● **What the task requires**
Identify each line below that contains the word "아시아엔", and copy it out.
════════════════════
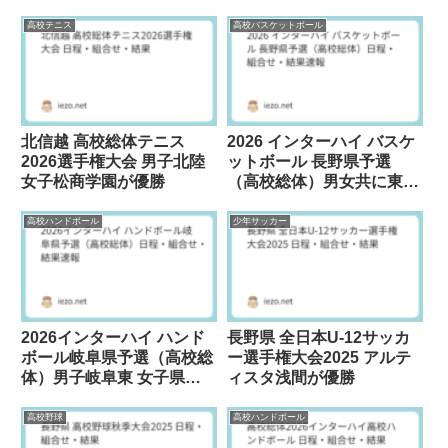
結果
星城が優勝
高校テニス
高校バスケットボール
北信越 高校総体テニス
2026 インターハイ バスケ
2026選手権大会 男子北陸
ットボール 長野県予選
女子松商学園が優勝
（高校総体）男女共に東海
大諏訪高校が優勝
高校ハンドボール
少年サッカー
2026インターハイ ハンド
長野県 全日本U-12サッカ
ボール岐阜県予選（高校総
ー選手権大会2025 アルテ
体）男子岐阜東 女子県岐
ィスタ浅間が優勝
阜商が優勝
高校野球
高校ハンドボール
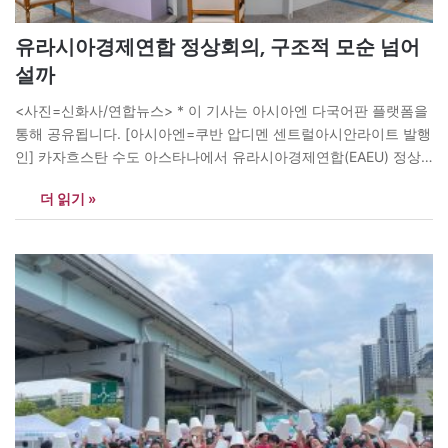
유라시아경제연합 정상회의, 구조적 모순 넘어
설까
<사진=신화사/연합뉴스> * 이 기사는 아시아엔 다국어판 플랫폼을
통해 공유됩니다. [아시아엔=쿠반 압디멘 센트럴아시안라이트 발행
인] 카자흐스탄 수도 아스타나에서 유라시아경제연합(EAEU) 정상
회의의 일환으로 유라시아경제이사회(Supreme Eurasian
더 읽기 »
Economic Council) 회의가 5월 29일 개최됐다. 참가국들은 글로벌
경제 불확실성이 고조되는 가운데, 유라시아 통합에 대해 중점적으
로 논의했다. 유라시아경제이사회는 2015년 1월 1일 출범한 유라시
아경제연합의 최고 의결기구다. 출범 11년이 지난 현재, 유라시아…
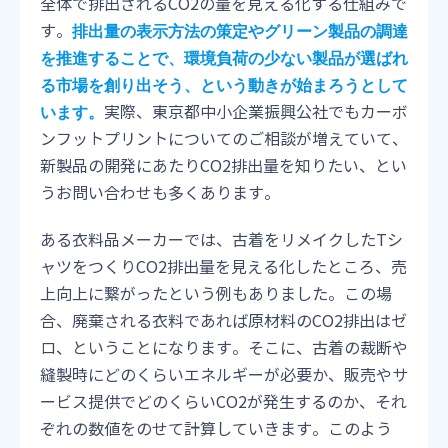
全体で排出されるCO2の量を見える化する仕組みで
す。
排出量の表示方法の策定やグリーン製品の調達
を推進することで、環境負荷の少ない製品が選ばれ
る市場を創り出そう、という動きが始まろうとして
実際、東京都中小企業振興公社でもカーボ
います。
ンフットプリントについてのご相談が増えていて、
新製品の開発にあたりCO2排出量を知りたい、とい
うお問い合わせも多くあります。
ある衣料品メーカーでは、古着をリメイクしたTシ
ャツをつくりCO2排出量を見える化したところ、売
上向上に繋がったという例もありました。この場
合、廃棄される衣料であれば原材料のCO2排出はゼ
ロ、ということになります。そこに、古着の裁断や
縫製時にどのくらいエネルギーが必要か、販売やサ
ービス提供でどのくらいCO2が発生するのか、それ
ぞれの数値をのせて計算していきます。このよう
════════════════════
● **Answer for the task**
<사진=신화사/연합뉴스> * 이 기사는 아시아엔 다국어판 플랫폼을
통해 공유됩니다. [아시아엔=쿠반 압디멘 센트럴아시안라이트 발행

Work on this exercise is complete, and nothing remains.